Germany’s socialist party, the Social Democratic Party (SPD), last week chose its candidate to replace Angela Merkel as Chancellor. Olaf Scholz has his admirers within Labour, but would a government led by him be an ally for a transformational Labour Party? He has been Germany’s minister for finance since joining the government in 2018 and has a reputation as a fiscal hawk – making him more a George Osborne than an Alastair Darling. He enthusiastically adopted the ‘schwarze Null‘ policy of his right-wing predecessor. Schwarze Null, or ‘black zero’, is the policy of keeping the government budget in the black and with zero budget deficits. By contrast, Labour’s Gordon Brown backed deficits to smooth the economic cycle and, like his successors, borrowing for investment.
The pandemic pushed the German government to loosen the purse strings. It temporarily suspended its borrowing rule, authorised up to €150bn of new debt and backed a plan to allow the EU to borrow €750bn to support recovery from the economic impact of Covid-19. Scholz’s reputation rose as he took credit for this change in policy, which may have helped him win his party’s nomination. However, his past tells a different story. In his first budget in May 2018, Scholz set out plans to maintain a fiscal surplus throughout the 2019-2022 budget period and to aim for a surplus of 1% of GDP.

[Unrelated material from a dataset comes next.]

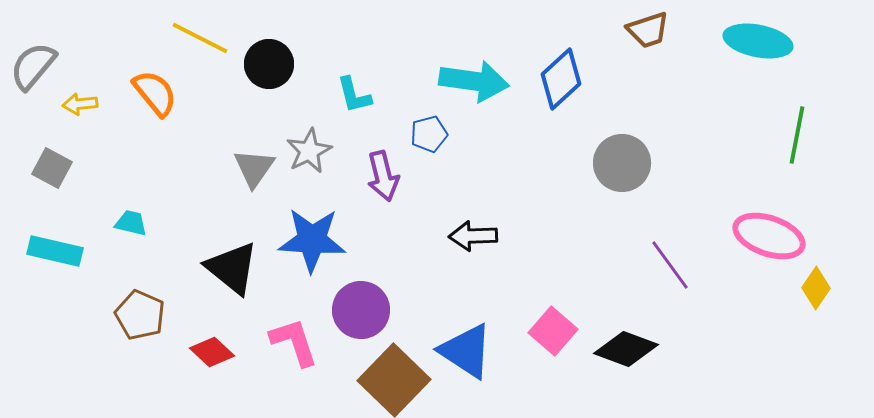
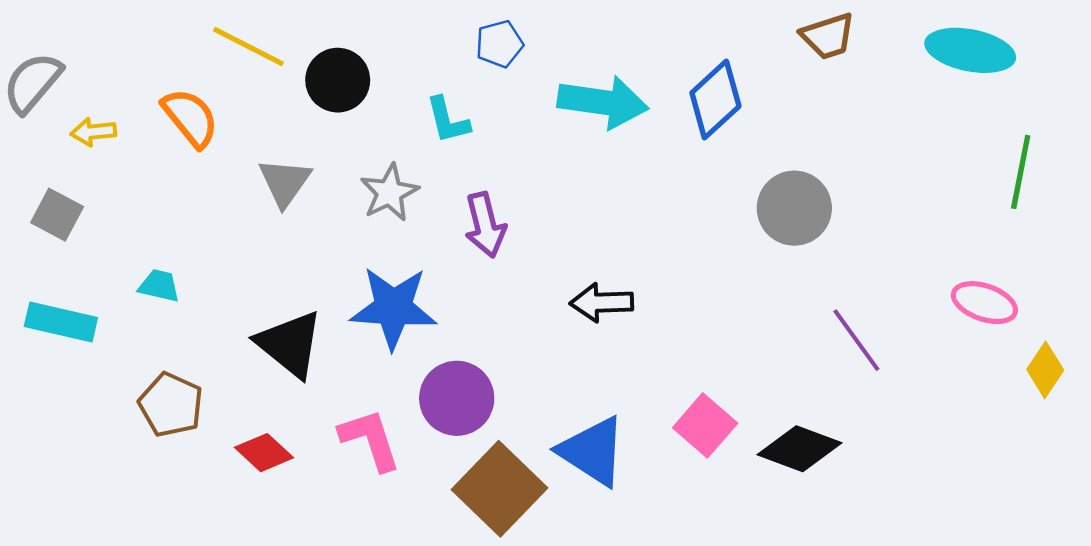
blue pentagon: (429, 134) -> (499, 44), moved
gray triangle: (254, 168) -> (285, 182), moved
pink ellipse: (769, 236) -> (984, 303), size x0.7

Even international commitments were sacrificed to the goal of budget surplus. Development aid was frozen at 0.5% of GDP. In government, Labour hit the United Nations’ target of 0.7%. Defence spending, which was due to reach 1.3% of GDP in 2019, would be cut back to 1.23% the following year. This, despite a NATO target of 2% of GDP, which Labour met in government and has supported in all recent manifestos. In essence, Scholz was allowing Germany to free ride on collective security and international development funded by the efforts of others. The Financial Times’ verdict was scathing: “It would be better for the world, in other words, if Germany put its surpluses to work at home, where there are good targets for investment. That would have a pleasant side effect, too: it would make Germany a better place for Germans to live in.”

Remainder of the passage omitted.